Hewan reservoir lainnya adalah orang hutan di Kalimantan, dan telah dijumpai serum darah yang menunjukkan adanya “infeksi” virus ebola, meski belum memberikan gejala kekhawatiran suatu saat akan dapat menularkan ke manusia (Nidom CH et al, 2012).
Kasus virus ebola reston yang merebak di Reston, Virginia (Amerika Serikat) bermula dari kera berekor panjang (Macaca fascicularis). Virus itu kemudian menular ke kera lainnya, lalu ke manusia, meski belum menunjukkan gejala ( Rollin P Williams, 1999).

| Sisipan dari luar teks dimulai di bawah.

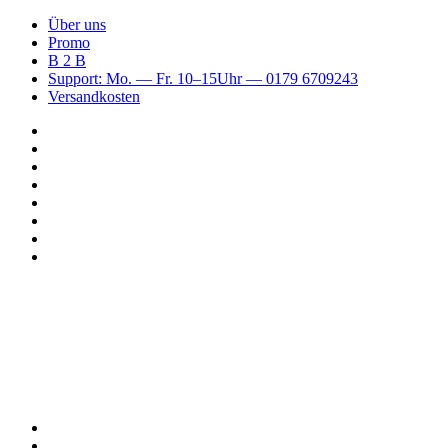
Über uns
Promo
B 2 B
Support: Mo. — Fr. 10–15Uhr — 0179 6709243
Versandkosten
Suchen
nach
WhatsApp
TikTok
Spotify
Instagram
YouTube
Pinterest
Facebook
Menü
Suchen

Indonesia setiap tahun mengekspor kera ekor panjang ke Amerika Serikat untuk penelitian HIV/AIDS. Ada kekhawatiran kera Indonesia juga menjadi reservoir virus ebola seperti orang utan di Kalimantan (Nidom Ch et al , 2012).
Kita harus waspada karena kini semakin banyak orang dari benua Afrika datang dan bermukim di Indonesia. Bisa jadi ada di antara mereka yang berasal dari negara tertular penyakit demam ebola.
Dengan demikian, ada potensi menjadi reservoir penularan virus ebola, seperti penularan HIV/AIDS melalui hubungan seksual. Mudah-mudahan kekhawatiran ancaman virus ebola di Indonesia tidak menjadi kenyataan, namun tidak ada salahnya waspada.